The merchandise here is priced for the budget-conscious and a visit can be a one-stop trip both for self-indulgence and buying souvenirs and gifts to bring back to the folks at home.
The opportunity beyond Japan
Loft is too rich a concept to be limited to just Japan and a couple of lonely outposts in Thailand. Moreover, opportunities for growth within Japan itself are limited by saturation, a strong propensity to save, and adverse demographics.
Japan experienced sluggish retail sales growth again in the first quarter of 2022, its Ministry of Economy, Trade and Industry reports. Sales were up 0.4 per cent compared with the same quarter a year ago, although the bar was relatively high because January-March 2021 had shown a rise of 3.9 per cent over January-March 2020. As a result, retail sales in 2022 are on track for 5 per cent growth over 2019, the last normal year of trading.

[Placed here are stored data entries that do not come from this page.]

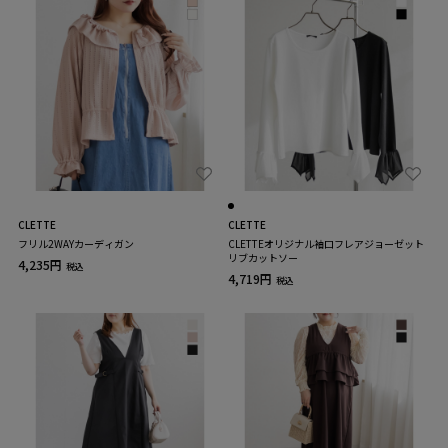
CLETTE
CLETTE
フリル2WAYカーディガン
CLETTEオリジナル袖口フレアジョーゼット
リブカットソー
4,235円
税込
4,719円
税込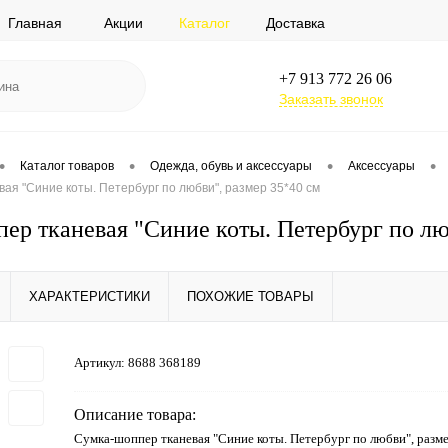
Главная
Акции
Каталог
Доставка
+7 913 772 26 06
Заказать звонок
•
•
•
•
Каталог товаров
Одежда, обувь и аксессуары
Аксессуары
ая "Синие коты. Петербург по любви", размер 35*40 см
ер тканевая "Синие коты. Петербург по лю
ХАРАКТЕРИСТИКИ
ПОХОЖИЕ ТОВАРЫ
Артикул:
8688 368189
Описание товара:
Сумка-шоппер тканевая "Синие коты. Петербург по любви", разм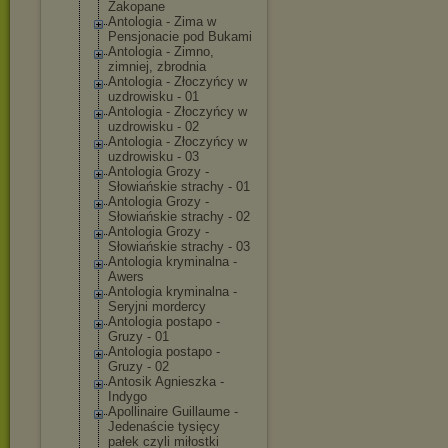
Zakopane
Antologia - Zima w
Pensjonacie pod Bukami
Antologia - Zimno,
zimniej, zbrodnia
Antologia - Złoczyńcy w
uzdrowisku - 01
Antologia - Złoczyńcy w
uzdrowisku - 02
Antologia - Złoczyńcy w
uzdrowisku - 03
Antologia Grozy -
Słowiańskie strachy - 01
Antologia Grozy -
Słowiańskie strachy - 02
Antologia Grozy -
Słowiańskie strachy - 03
Antologia kryminalna -
Awers
Antologia kryminalna -
Seryjni mordercy
Antologia postapo -
Gruzy - 01
Antologia postapo -
Gruzy - 02
Antosik Agnieszka -
Indygo
Apollinaire Guillaume -
Jedenaście tysięcy
pałek czyli miłostki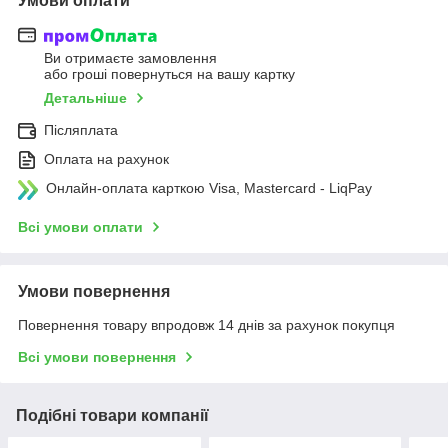
Умови оплати
Ви отримаєте замовлення
або гроші повернуться на вашу картку
Детальніше
Післяплата
Оплата на рахунок
Онлайн-оплата карткою Visa, Mastercard - LiqPay
Всі умови оплати
Умови повернення
Повернення товару впродовж 14 днів за рахунок покупця
Всі умови повернення
Подібні товари компанії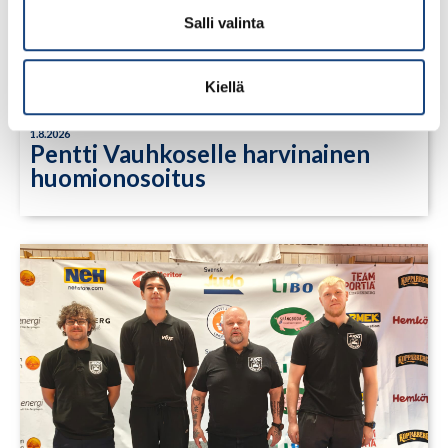
Salli valinta
Kiellä
1.8.2026
Pentti Vauhkoselle harvinainen
huomionosoitus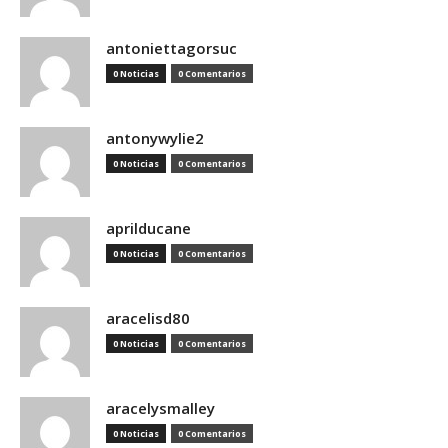
antoniettagorsuc
0 Noticias
0 Comentarios
antonywylie2
0 Noticias
0 Comentarios
aprilducane
0 Noticias
0 Comentarios
aracelisd80
0 Noticias
0 Comentarios
aracelysmalley
0 Noticias
0 Comentarios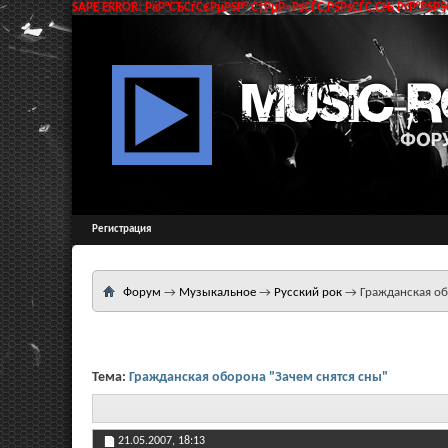
SAPE ERROR: РќР°СЂСѓС€РµРЅР° С†РµР»РѕСЃС‚РЅРѕСЃС‚СЊ РґР°РЅРЅС
Регистрация
Форум
→
Музыкальное
→
Русский рок
→
Гражданская об
Тема:
Гражданская оборона "Зачем снятся сны"
21.05.2007,
18:13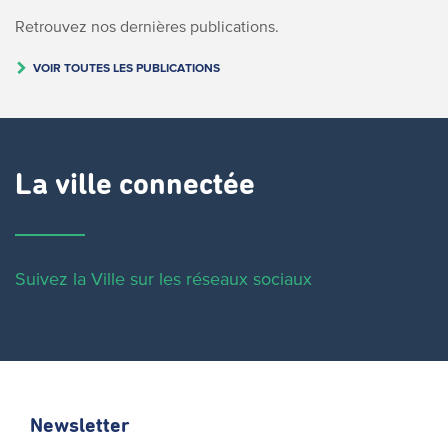
Retrouvez nos dernières publications.
VOIR TOUTES LES PUBLICATIONS
La ville connectée
Suivez la Ville sur les réseaux sociaux
Newsletter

Japan experienced moderate deflation in 2021 and inflation has been very moderate so far in 2022 (the most recent CPI increase was 1.2 per cent, year-on-year, in March) so 5 per cent sales growth might be considered something of a win for the retail industry.
How might the divestiture of Sogo & Seibu by Seven and I affect Loft? Unfortunately, not much, if it remains under the Sogo & Seibu banner. Typically, cutting-edge specialty concepts under the wing of legacy general merchandisers thrive only when they are cut loose. Loft should be well known outside of Japan by now and the fact that it is not yet more geographically dispersed than it is, particularly considering weak growth prospects inside Japan itself, suggests that something is amiss.
An opportunity missed? The fact that Loft’s only two stores outside Japan are in such cutting-edge malls suggests that is the case.